Mitigating climate change with decarbonisation process
Singapore, 2 July 2020 — Carbon emissions make up 97 per cent of Singapore’s total greenhouse gas emissions. Under the Paris Agreement, Singapore has pledged to, by 2030, reduce its emissions intensity by 36 per cent from 2005 levels, and to stabilise its emissions and peak around 2030. The Singapore government has announced its long-term strategy to halve emissions from its 2030 peak and achieve net-zero emissions as soon as viable.
With the support of the National Research Foundation, Keppel Data Centres, Chevron, Pan-United and Surbana Jurong signed a Memorandum of Understanding (MOU) today, committing to harness their combined resources and jointly develop the first end-to-end decarbonisation process in Singapore. This collaboration is aimed at accelerating the development of a highly integrated clean and energy-efficient Carbon Capture, Utilisation & Sequestration (CCUS) system that can lead to a low-carbon economy and potential commercial developments for Singapore.

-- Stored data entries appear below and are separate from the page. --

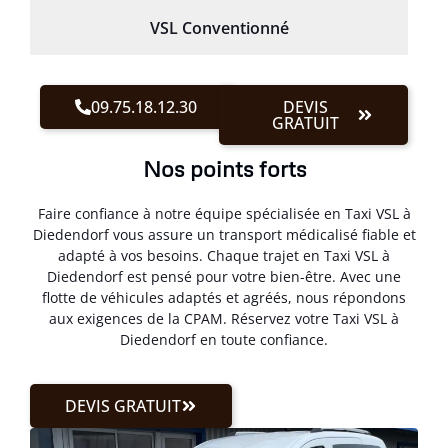
VSL Conventionné
09.75.18.12.30
DEVIS
GRATUIT
Nos points forts
Faire confiance à notre équipe spécialisée en Taxi VSL à
Diedendorf vous assure un transport médicalisé fiable et
adapté à vos besoins. Chaque trajet en Taxi VSL à
Diedendorf est pensé pour votre bien-être. Avec une
flotte de véhicules adaptés et agréés, nous répondons
aux exigences de la CPAM. Réservez votre Taxi VSL à
Diedendorf en toute confiance.
DEVIS GRATUIT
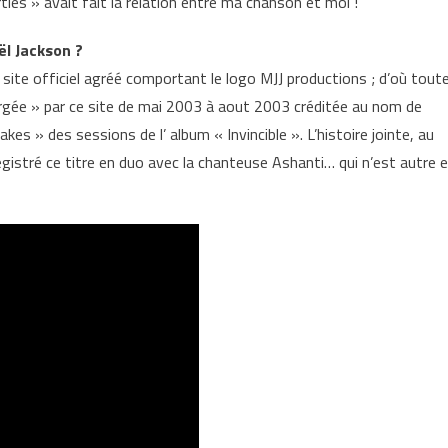
rties » avait fait la relation entre ma chanson et moi !
ël Jackson ?
 site officiel agréé comportant le logo MJJ productions ; d’où tout
ergée » par ce site de mai 2003 à aout 2003 créditée au nom de
 » des sessions de l’ album « Invincible ». L’histoire jointe, au
egistré ce titre en duo avec la chanteuse Ashanti… qui n’est autre 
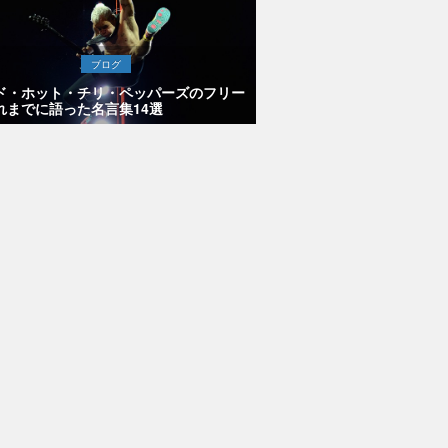
ブログ
ド・ホット・チリ・ペッパーズのフリー
れまでに語った名言集14選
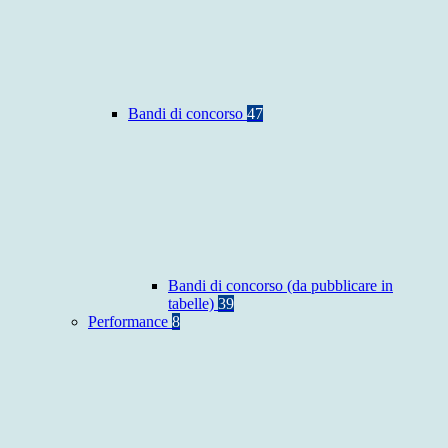
Bandi di concorso
47
Bandi di concorso (da pubblicare in
tabelle)
39
Performance
8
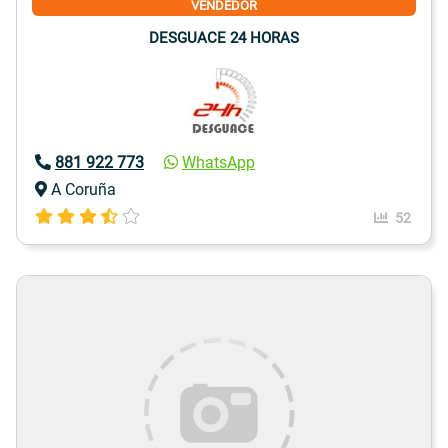
VENDEDOR
DESGUACE 24 HORAS
881 922 773
WhatsApp
A Coruña
52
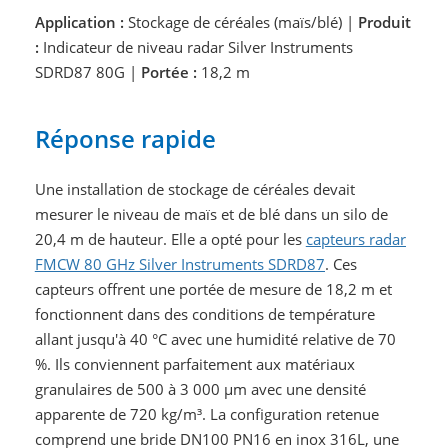
Application :
Stockage de céréales (maïs/blé) |
Produit
:
Indicateur de niveau radar Silver Instruments
SDRD87 80G |
Portée :
18,2 m
Réponse rapide
Une installation de stockage de céréales devait
mesurer le niveau de maïs et de blé dans un silo de
20,4 m de hauteur. Elle a opté pour les
capteurs radar
FMCW 80 GHz Silver Instruments SDRD87
. Ces
capteurs offrent une portée de mesure de 18,2 m et
fonctionnent dans des conditions de température
allant jusqu'à 40 °C avec une humidité relative de 70
%. Ils conviennent parfaitement aux matériaux
granulaires de 500 à 3 000 µm avec une densité
apparente de 720 kg/m³. La configuration retenue
comprend une bride DN100 PN16 en inox 316L, une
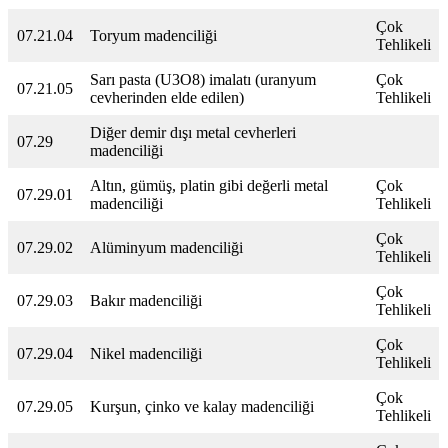
Çok
07.21.04
Toryum madenciliği
Tehlikeli
Sarı pasta (U3O8) imalatı (uranyum
Çok
07.21.05
cevherinden elde edilen)
Tehlikeli
Diğer demir dışı metal cevherleri
07.29
madenciliği
Altın, gümüş, platin gibi değerli metal
Çok
07.29.01
madenciliği
Tehlikeli
Çok
07.29.02
Alüminyum madenciliği
Tehlikeli
Çok
07.29.03
Bakır madenciliği
Tehlikeli
Çok
07.29.04
Nikel madenciliği
Tehlikeli
Çok
07.29.05
Kurşun, çinko ve kalay madenciliği
Tehlikeli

To this end, the partnership will develop CCUS technologies that are readily applicable, with high technical readiness and cost efficiency to implement in Singapore’s key industries such as energy, chemicals and construction.
When commercially viable, the CCUS technologies are expected to help reduce carbon intensity across the industry sectors and help Singapore halve emissions from its peak to 33MtCO2e by 2050, with a view to achieving net-zero emissions as soon as viable in the second half of the century.

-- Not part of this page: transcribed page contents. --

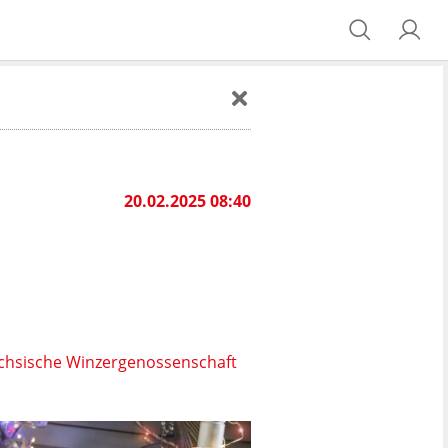
20.02.2025 08:40
chsische Winzergenossenschaft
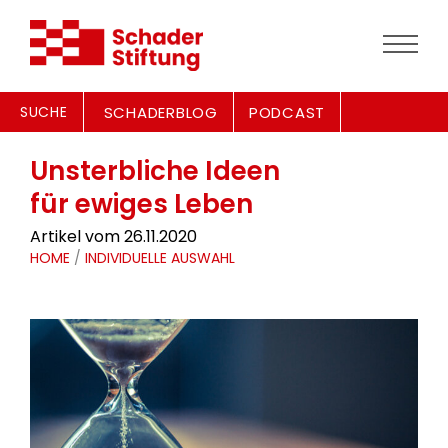
SUCHE
SCHADERBLOG
PODCAST
Unsterbliche Ideen
für ewiges Leben
Artikel vom 26.11.2020
HOME
/
INDIVIDUELLE AUSWAHL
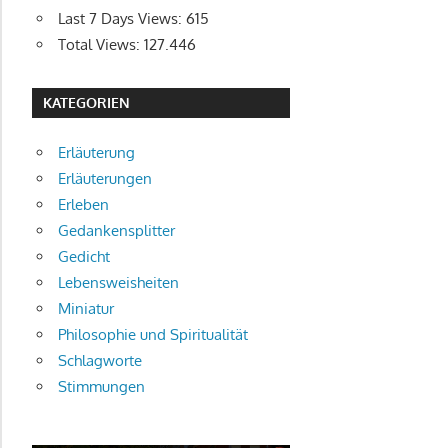
Last 7 Days Views:
615
Total Views:
127.446
KATEGORIEN
Erläuterung
Erläuterungen
Erleben
Gedankensplitter
Gedicht
Lebensweisheiten
Miniatur
Philosophie und Spiritualität
Schlagworte
Stimmungen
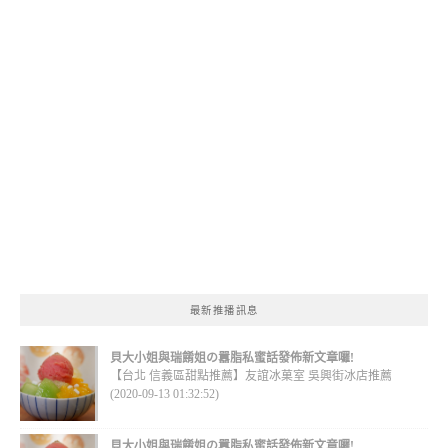
最新推播訊息
貝大小姐與瑞餚姐の囂脂私蜜話發佈新文章囉!
【台北 信義區甜點推薦】友誼冰菓室 吳興街冰店推薦
(2020-09-13 01:32:52)
貝大小姐與瑞餚姐の囂脂私蜜話發佈新文章囉!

Carbon utilisation is the last stage of the CCUS system. There are three tracks that will be explored:
Low-carbon concrete: This concrete with a much reduced carbon footprint is achieved by maximising the use of ground granulated blast furnace slag or GGBFS (a cementitious by-product of steel production) to replace ordinary Portland cement, which has high carbon emissions. In addition, natural aggregates are replaced by recycled concrete aggregates and washed copper slag. Carbon dioxide is injected into the concrete mix, converting the carbon dioxide into a mineral that increases the concrete strength, enabling less cement to be used. The final product is a low carbon concrete that has a carbon footprint approximately 46 per cent lower than normal concrete.

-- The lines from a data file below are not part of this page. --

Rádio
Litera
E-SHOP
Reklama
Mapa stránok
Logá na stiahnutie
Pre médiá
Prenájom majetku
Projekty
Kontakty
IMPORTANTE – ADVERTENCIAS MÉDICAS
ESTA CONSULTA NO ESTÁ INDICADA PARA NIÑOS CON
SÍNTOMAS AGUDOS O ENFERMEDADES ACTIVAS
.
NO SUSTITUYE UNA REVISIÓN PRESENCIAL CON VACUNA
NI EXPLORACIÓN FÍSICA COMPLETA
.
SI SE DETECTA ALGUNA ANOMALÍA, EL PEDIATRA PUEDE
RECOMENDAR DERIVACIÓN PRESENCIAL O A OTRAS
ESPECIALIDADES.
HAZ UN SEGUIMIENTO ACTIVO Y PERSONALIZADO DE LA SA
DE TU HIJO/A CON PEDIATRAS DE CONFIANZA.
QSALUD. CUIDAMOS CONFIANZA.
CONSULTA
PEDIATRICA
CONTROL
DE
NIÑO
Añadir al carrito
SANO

Mineralisation: Carbon sequestration in construction materials (cement, sand, aggregates, etc.) can be achieved through the introduction of carbonates. One of the primary objectives of concrete sustainability innovation is to increase the carbon dioxide (CO2) sequestration in such materials and consequently enable it to still meet construction industry standards.
Methanol: Green methanol production, i.e., methanol synthesised via direct CO2 hydrogenation or via syngas hydrogenation after the reverse water-gas-shift reaction, rather than from methane reforming, can be a highly attractive CCU pathway for a future low-carbon economy.